Every engagement is different. The process never is. Starting, correcting, or rebuilding — the methodology is the same.
A private aviation brokerage targeting founders, athletes, and executives. They had something — clients, a proposition, a presence — but the brand wasn't communicating what they actually were. Full repositioning and complete identity system delivered in a single engagement.
New Air Club had real clients, a clear service proposition, and genuine credibility — but the brand wasn't carrying any of it. The visual language wasn't communicating what they actually were, and the materials weren't matching the audience they were serving: founders, athletes, and executives representing new wealth and new standards.
They knew something was off. The brief was to find exactly what it was, define where the brand should sit, and rebuild everything precisely around that position.
A warm, restrained palette extracted from the imagery direction: deep warm black, cream, film grain grey, muted gold. Acumin Variable Concept as the type system — condensed medium for display, light for body.
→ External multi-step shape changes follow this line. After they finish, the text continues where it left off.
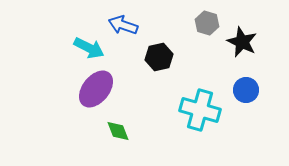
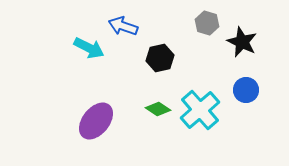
blue arrow: moved 1 px down
black hexagon: moved 1 px right, 1 px down
purple ellipse: moved 32 px down
cyan cross: rotated 33 degrees clockwise
green diamond: moved 40 px right, 22 px up; rotated 35 degrees counterclockwise
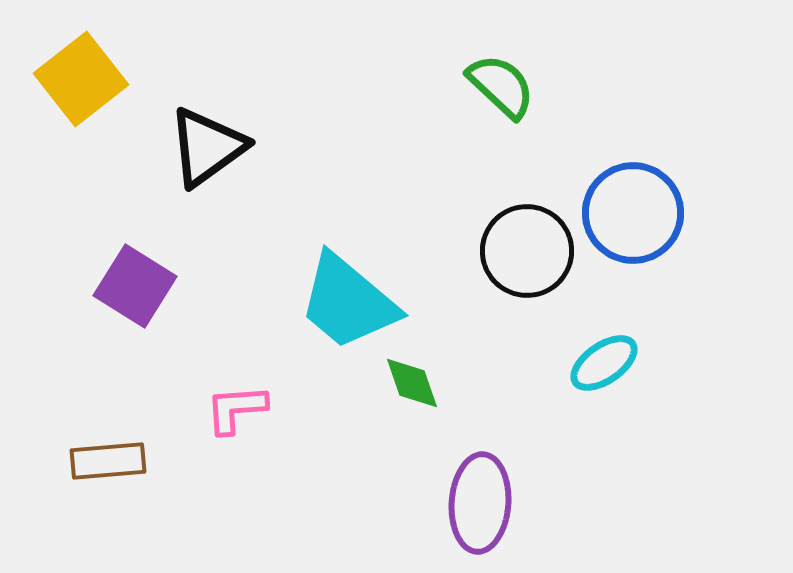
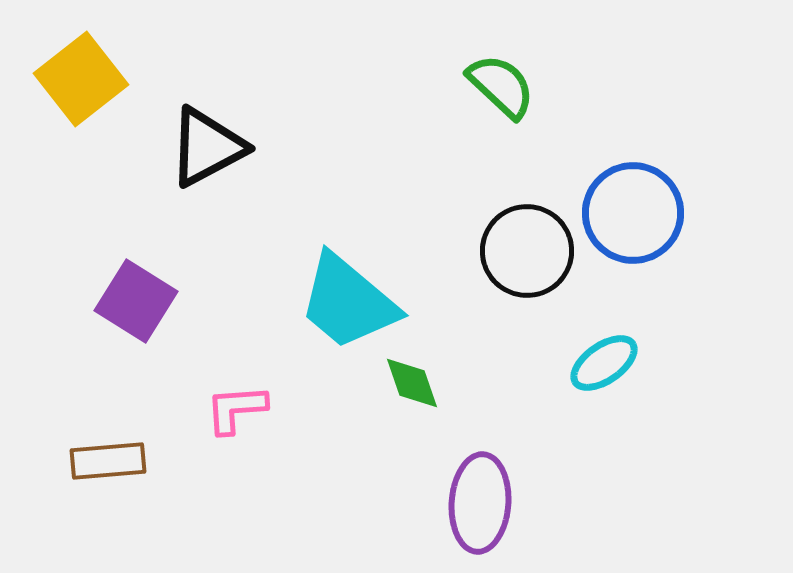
black triangle: rotated 8 degrees clockwise
purple square: moved 1 px right, 15 px down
Photography direction emphasizing tarmac arrivals, natural stride, film grain over flash.
Every deliverable built as a coherent system — the business card, the letterhead, the PowerPoint template, and the brand guidelines HTML all speaking the same visual language precisely.
A proposed seven-story brewing landmark for Munich, celebrating Bavaria's brewing heritage through the six Oktoberfest breweries — Augustiner, Paulaner, Hacker-Pschorr, Hofbräu, Spaten, and Löwenbräu. Starting from concept.
A landmark destination concept requires a brand identity that can carry dual audiences: local Bavarians who hold the brewing heritage close, and international visitors discovering it for the first time. The identity needed to feel historically grounded without being nostalgic, and architecturally ambitious without being cold.
The additional constraint: bilingual — English and Bavarian dialect — with both language versions carrying equal weight and authenticity.
A dark background identity with gold accents. Cormorant Garamond as the primary typeface — editorial, historically resonant, European in its bones. The visual language draws from brewery labels, architectural lettering, and the Bavarian Baroque rather than generic Oktoberfest conventions.
A bilingual single-page website — dasfassl.org — featuring all six brewery partners, the architectural concept, and the cultural positioning of the landmark.